-- What this task involves --
The expected answer is all of the entries, written out exactly.

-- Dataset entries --
◇ ◇ ◇
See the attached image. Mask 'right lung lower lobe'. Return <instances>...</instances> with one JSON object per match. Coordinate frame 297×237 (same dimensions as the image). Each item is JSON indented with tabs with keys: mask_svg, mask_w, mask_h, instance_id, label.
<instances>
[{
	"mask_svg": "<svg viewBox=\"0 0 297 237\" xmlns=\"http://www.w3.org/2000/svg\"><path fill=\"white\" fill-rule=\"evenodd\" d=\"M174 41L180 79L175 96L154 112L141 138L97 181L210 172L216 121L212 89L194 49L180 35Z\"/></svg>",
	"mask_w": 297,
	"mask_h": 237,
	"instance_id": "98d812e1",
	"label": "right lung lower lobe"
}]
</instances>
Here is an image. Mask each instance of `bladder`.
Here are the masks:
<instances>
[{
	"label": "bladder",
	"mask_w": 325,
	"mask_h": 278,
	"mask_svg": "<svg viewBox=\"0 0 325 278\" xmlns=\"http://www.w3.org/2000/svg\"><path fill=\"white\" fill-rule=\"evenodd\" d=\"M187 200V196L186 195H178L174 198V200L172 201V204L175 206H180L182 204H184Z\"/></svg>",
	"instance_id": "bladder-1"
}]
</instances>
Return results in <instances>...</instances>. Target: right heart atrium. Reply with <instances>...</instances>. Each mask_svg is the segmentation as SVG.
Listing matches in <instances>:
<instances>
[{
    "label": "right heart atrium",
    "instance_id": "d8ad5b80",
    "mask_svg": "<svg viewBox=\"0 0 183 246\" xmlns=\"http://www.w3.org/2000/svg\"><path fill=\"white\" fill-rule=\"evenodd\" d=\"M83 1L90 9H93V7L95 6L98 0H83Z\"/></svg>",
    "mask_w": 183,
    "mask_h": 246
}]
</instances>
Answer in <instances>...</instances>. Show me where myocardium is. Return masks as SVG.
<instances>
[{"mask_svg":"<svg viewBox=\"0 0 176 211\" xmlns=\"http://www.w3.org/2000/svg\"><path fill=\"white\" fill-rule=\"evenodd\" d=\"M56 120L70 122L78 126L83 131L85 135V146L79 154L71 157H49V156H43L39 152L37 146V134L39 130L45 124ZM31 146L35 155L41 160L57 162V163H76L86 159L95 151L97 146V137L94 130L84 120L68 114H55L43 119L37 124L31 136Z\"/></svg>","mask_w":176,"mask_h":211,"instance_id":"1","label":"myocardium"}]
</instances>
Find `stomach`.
◇ ◇ ◇
-- Expected answer --
See the attached image. Mask 'right lung lower lobe'. Return <instances>...</instances> with one JSON object per match. Coordinate frame 297×237 (same dimensions as the image). Each item is JSON indented with tabs with keys: mask_svg, mask_w, mask_h, instance_id, label.
<instances>
[{
	"mask_svg": "<svg viewBox=\"0 0 297 237\" xmlns=\"http://www.w3.org/2000/svg\"><path fill=\"white\" fill-rule=\"evenodd\" d=\"M174 41L180 79L175 96L154 112L141 138L97 181L210 172L216 121L212 89L194 49L180 35Z\"/></svg>",
	"mask_w": 297,
	"mask_h": 237,
	"instance_id": "98d812e1",
	"label": "right lung lower lobe"
}]
</instances>
Here is an image. Mask each instance of `bladder`.
Here are the masks:
<instances>
[{
	"label": "bladder",
	"mask_w": 325,
	"mask_h": 278,
	"mask_svg": "<svg viewBox=\"0 0 325 278\" xmlns=\"http://www.w3.org/2000/svg\"><path fill=\"white\" fill-rule=\"evenodd\" d=\"M187 200V196L186 195H178L174 198V200L172 201V204L175 206H180L182 204H184Z\"/></svg>",
	"instance_id": "bladder-1"
}]
</instances>
Return results in <instances>...</instances>. Target: right heart atrium. Reply with <instances>...</instances>. Each mask_svg is the segmentation as SVG.
Listing matches in <instances>:
<instances>
[{
    "label": "right heart atrium",
    "instance_id": "d8ad5b80",
    "mask_svg": "<svg viewBox=\"0 0 183 246\" xmlns=\"http://www.w3.org/2000/svg\"><path fill=\"white\" fill-rule=\"evenodd\" d=\"M83 1L90 9H93V7L95 6L98 0H83Z\"/></svg>",
    "mask_w": 183,
    "mask_h": 246
}]
</instances>
Answer in <instances>...</instances>. Show me where myocardium is. Return masks as SVG.
<instances>
[{"mask_svg":"<svg viewBox=\"0 0 176 211\" xmlns=\"http://www.w3.org/2000/svg\"><path fill=\"white\" fill-rule=\"evenodd\" d=\"M56 120L70 122L78 126L83 131L85 135V146L79 154L71 157H49V156H43L39 152L37 146V134L39 130L45 124ZM31 146L35 155L41 160L57 162V163H76L86 159L95 151L97 146V137L94 130L84 120L68 114H55L43 119L37 124L31 136Z\"/></svg>","mask_w":176,"mask_h":211,"instance_id":"1","label":"myocardium"}]
</instances>
Find `stomach`.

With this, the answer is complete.